Towards the second half of the race, I met my main competitor: another female in my age group (20-24). Funny thing is I did not even know there were prizes being given out at this race. She had a steady gait and quick rhythm. I was definitely working hard on keeping my breath together while she was not breathing hard at all. I chased her down at the last two hundred meters of the race, and I finished about 10 strides behind her.
We took some time to rest, drink water, eat Asian pears (Why I love HK: because they give out pears at the end of races instead of granola bars, etc.), and stretch. It is so essential to stretch after every run so that your muscles can relax and grow bigger. I cannot stress that point enough. It will also reduce the lactic acid in your muscles so that you don’t feel as much pain the next day or in the hours after the run.
I met a team of “veggie runners” with the most adorable jerseys, with pictures of animals on the front and the words “love and respect” and “go veggie”. Definitely I must join this organization’s running team if I venture to stay in HK longer. What a great message to share about diet while running.
As we were heading out of the stadium, we saw a results board. Neither of us were expecting anything, but we wanted to see the official times which had been kept by an electronic attachment to our bibs. Lo and behold, my name was listed at #3 in females ages 20-24! With a time of 55.45, I had won a prize in this competition which came as such a surprise, and I am still wondering why this race was not more popular for woman in my age group. Here I am receiving my medal and gift certificate to Jamieson, already changed out of my running clothes.
On to the second part of the mid Autumn festival celebration!

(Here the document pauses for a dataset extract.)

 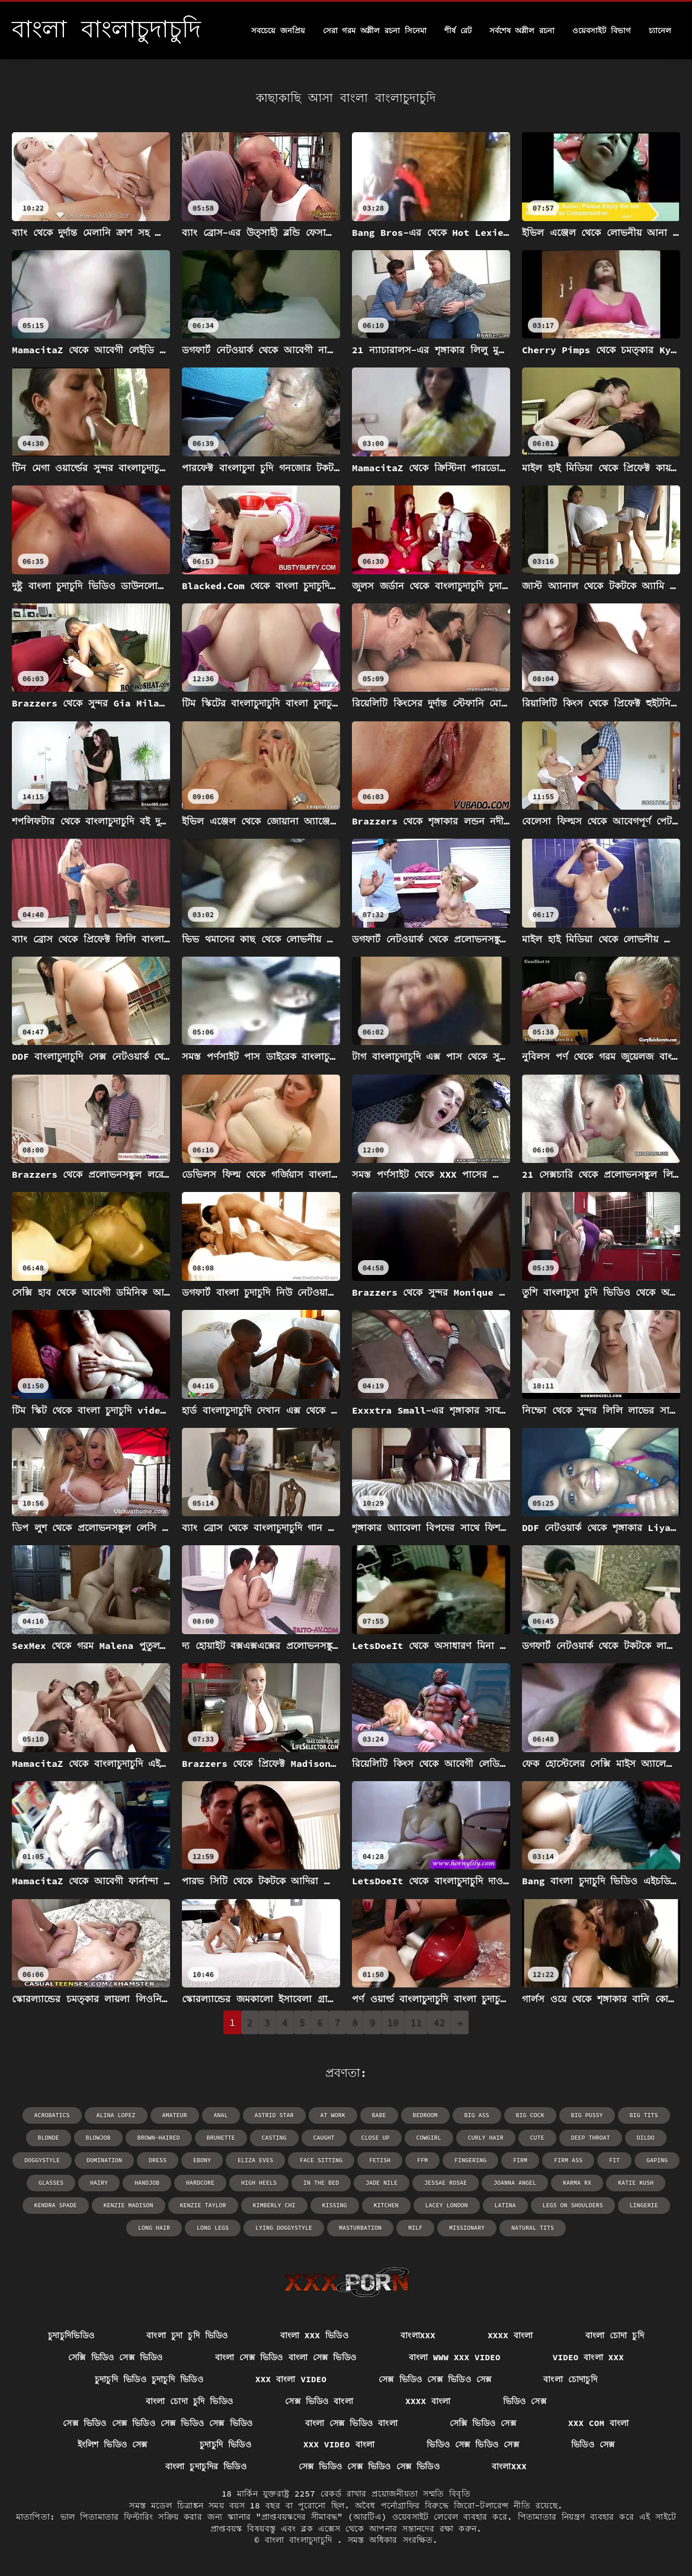 I want to click on Astrid Star, so click(x=274, y=2115).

The family reunion may be the most essential part as the round moon represents unity and wholeness, such a the family unit. Of course I celebrated with my almost-foster family here, the Chan family.
Having a big dinner and then going out to the streets of Causeway Bay to watch the dragon dance made the evening super special. The dragon dance was not the typical big and brightly colored dragon costume. For this celebration, they create the body of the dragon out of hay, then stick incense all over the body, so a fragrant aroma is carried throughout the city streets. Drums are being played to announce it’s arrival and keep the atmosphere lively. Children carry lanterns of paper or plastic (electric), and there’s confetti everywhere. I don’t have a picture or video of this because I was rushing to catch a bus back to Aberdeen where I take the ferry home to Lamma. From the pier at Aberdeen I watched the moon, its pale silver light reflected down from the sky and I felt peaceful. I truly am a moongirl. To me that means I go with the ebb and flow of nature, I always turn to the moon to feel nourished and comforted because her light is so gentle. Happy Mid-Autumn Festival!